Moore and his team started the WMS selection process in late 2023, working with supply chain consulting firm Alpine Supply Chain Solutions to identify challenges, needs, and goals, and then to select and implement the new WMS. Roughly a year later, the 3PL was up and running on a system from Körber Supply Chain—and planning for growth.
SECURING A NEW SOLUTION
Leaders from both companies explain that a robust WMS is crucial for a 3PL's success, as it acts as a centralized platform that allows seamless coordination of activities such as inventory management, order fulfillment, and transportation planning. The right solution allows the company to optimize warehouse operations by automating tasks, managing inventory levels, and ensuring efficient space utilization while helping to boost order processing volumes, reduce errors, and cut operational costs.
CJ Logistics had another key criterion: ensuring data security for its wide and varied array of clients, many of whom rely on the 3PL to fill e-commerce orders for consumers. Those clients wanted assurance that consumers' personally identifying information—including names, addresses, and phone numbers—was protected against cybersecurity breeches when flowing through the 3PL's system. For CJ Logistics, that meant finding a WMS provider whose software was certified to the appropriate security standards.
"That's becoming [an assurance] that our customers want to see," Moore explains, adding that many customers wanted to know that CJ Logistics' systems were SOC 2 compliant, meaning they had met a standard developed by the American Institute of CPAs for protecting sensitive customer data from unauthorized access, security incidents, and other vulnerabilities. "Everybody wants that level of security.
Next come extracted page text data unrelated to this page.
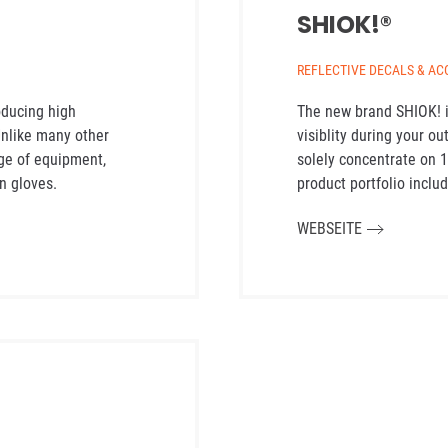
SHIOK!®
REFLECTIVE DECALS & AC
oducing high
The new brand SHIOK! i
 Unlike many other
visiblity during your ou
ge of equipment,
solely concentrate on 
n gloves.
product portfolio includ
WEBSEITE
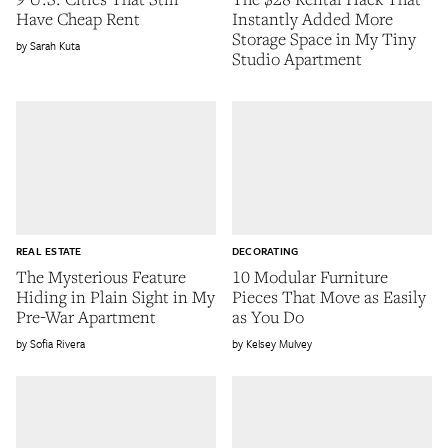
Have Cheap Rent
Instantly Added More
Storage Space in My Tiny
Sarah Kuta
Studio Apartment
REAL ESTATE
DECORATING
The Mysterious Feature
10 Modular Furniture
Hiding in Plain Sight in My
Pieces That Move as Easily
Pre-War Apartment
as You Do
Sofia Rivera
Kelsey Mulvey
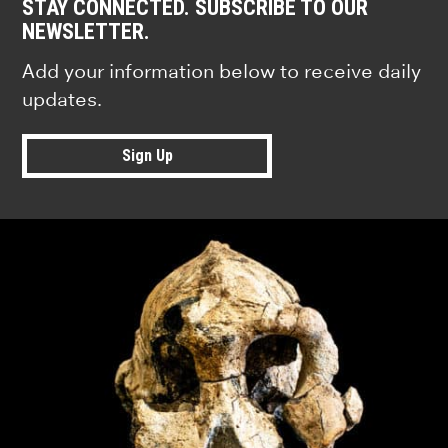
STAY CONNECTED. SUBSCRIBE TO OUR
NEWSLETTER.
Add your information below to receive daily
updates.
Sign Up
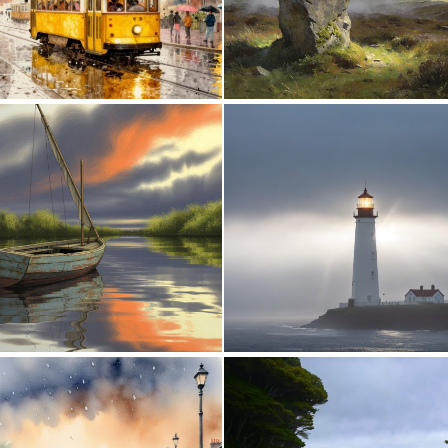
0
63
2
87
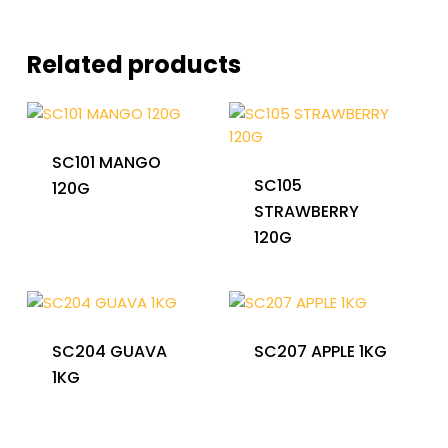
Related products
SC101 MANGO
SC105
120G
STRAWBERRY
120G
SC204 GUAVA
SC207 APPLE 1KG
1KG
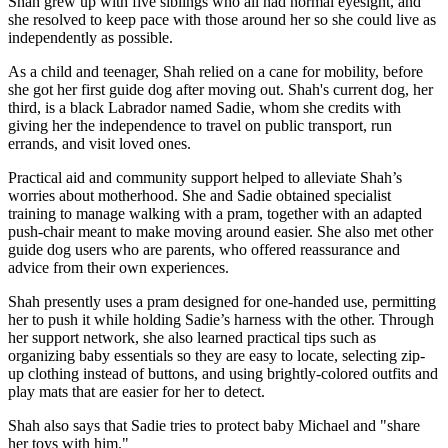
Shah grew up with five siblings who all had normal eyesight, and
she resolved to keep pace with those around her so she could live as
independently as possible.
As a child and teenager, Shah relied on a cane for mobility, before
she got her first guide dog after moving out. Shah's current dog, her
third, is a black Labrador named Sadie, whom she credits with
giving her the independence to travel on public transport, run
errands, and visit loved ones.
Practical aid and community support helped to alleviate Shah’s
worries about motherhood. She and Sadie obtained specialist
training to manage walking with a pram, together with an adapted
push-chair meant to make moving around easier. She also met other
guide dog users who are parents, who offered reassurance and
advice from their own experiences.
Shah presently uses a pram designed for one-handed use, permitting
her to push it while holding Sadie’s harness with the other. Through
her support network, she also learned practical tips such as
organizing baby essentials so they are easy to locate, selecting zip-
up clothing instead of buttons, and using brightly-colored outfits and
play mats that are easier for her to detect.
Shah also says that Sadie tries to protect baby Michael and "share
her toys with him."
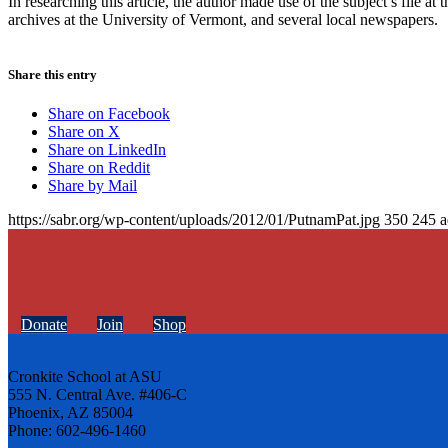
In researching this article, the author made use of the subject’s file 
archives at the University of Vermont, and several local newspapers.
Share this entry
Share on Facebook
Share on X
Share on LinkedIn
Share on Reddit
Share by Mail
https://sabr.org/wp-content/uploads/2012/01/PutnamPat.jpg
350
245
a
Donate
Join
Shop
Cronkite School at ASU
555 N. Central Ave. #406-C
Phoenix, AZ 85004
Phone: 602-496-1460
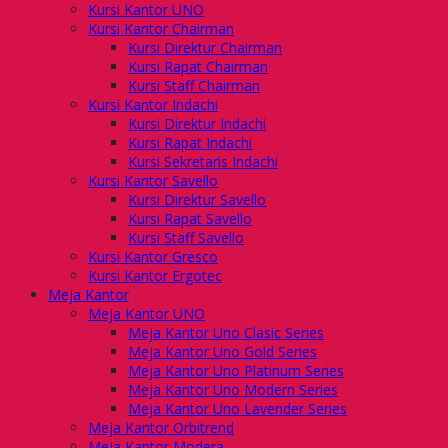
Kursi Kantor UNO
Kursi Kantor Chairman
Kursi Direktur Chairman
Kursi Rapat Chairman
Kursi Staff Chairman
Kursi Kantor Indachi
Kursi Direktur Indachi
Kursi Rapat Indachi
Kursi Sekretaris Indachi
Kursi Kantor Savello
Kursi Direktur Savello
Kursi Rapat Savello
Kursi Staff Savello
Kursi Kantor Gresco
Kursi Kantor Ergotec
Meja Kantor
Meja Kantor UNO
Meja Kantor Uno Clasic Series
Meja Kantor Uno Gold Series
Meja Kantor Uno Platinum Series
Meja Kantor Uno Modern Series
Meja Kantor Uno Lavender Series
Meja Kantor Orbitrend
Meja Kantor Modera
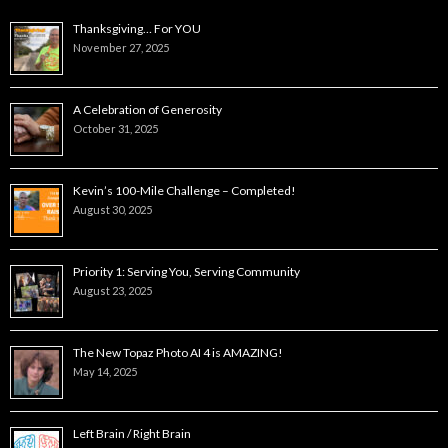
Thanksgiving… For YOU
November 27, 2025
A Celebration of Generosity
October 31, 2025
Kevin’s 100-Mile Challenge – Completed!
August 30, 2025
Priority 1: Serving You, Serving Community
August 23, 2025
The New Topaz Photo AI 4 is AMAZING!
May 14, 2025
Left Brain / Right Brain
So you want to make sure the system is secure … and not susceptible to ransomware.
"It was a critical requirement for us."
That security requirement was a key consideration during all phases of the WMS selection process, according to Michael Wohlwend, managing principal at Alpine Supply Chain Solutions.
"It was in the RFP [request for proposal], then in demo, [and] then once we got to the vendor of choice, we had a deep-dive discovery call to understand what [security] they have in place and their plan moving forward," he explains.
Ultimately, CJ Logistics implemented Körber's Warehouse Advantage, a cloud-based system designed for multiclient operations that supports all of the 3PL's needs, including its security requirements.
GOING LIVE
When it came time to implement the software, Moore and his team chose to start with a brand-new cold chain facility that the 3PL was building in Gainesville, Georgia. The 270,000-square-foot facility opened this past November and immediately went live running on the Körber WMS.
Moore and Wohlwend explain that both the nature of the cold chain business and the greenfield construction made the facility the perfect place to launch the new software: CJ Logistics would be adding customers at a staggered rate, expanding its cold storage presence in the Southeast and capitalizing on the location's proximity to major highways and railways. The facility is also adjacent to the future Northeast Georgia Inland Port, which will provide a direct link to the Port of Savannah.
"We signed a 15-year lease for the building," Moore says. "When you sign a long-term lease … you want your future-state software in place. That was one of the key [reasons] we started there.
"Also, this facility was going to bring on one customer after another at a metered rate. So [there was] some risk reduction as well."
Wohlwend adds: "The facility plus risk reduction plus the new business [element]—all made it a good starting point."
The early benefits of the WMS include ease of use and easy onboarding of clients, according to Moore, who says the plan is to convert additional CJ Logistics facilities to the new system in 2025.
"The software is very easy to use … our employees are saying they really like the user interface and that you can find information very easily," Moore says, touting the partnership with Alpine and Körber as key to making the project a success. "We are on deck to add at least four facilities at a minimum [this year]."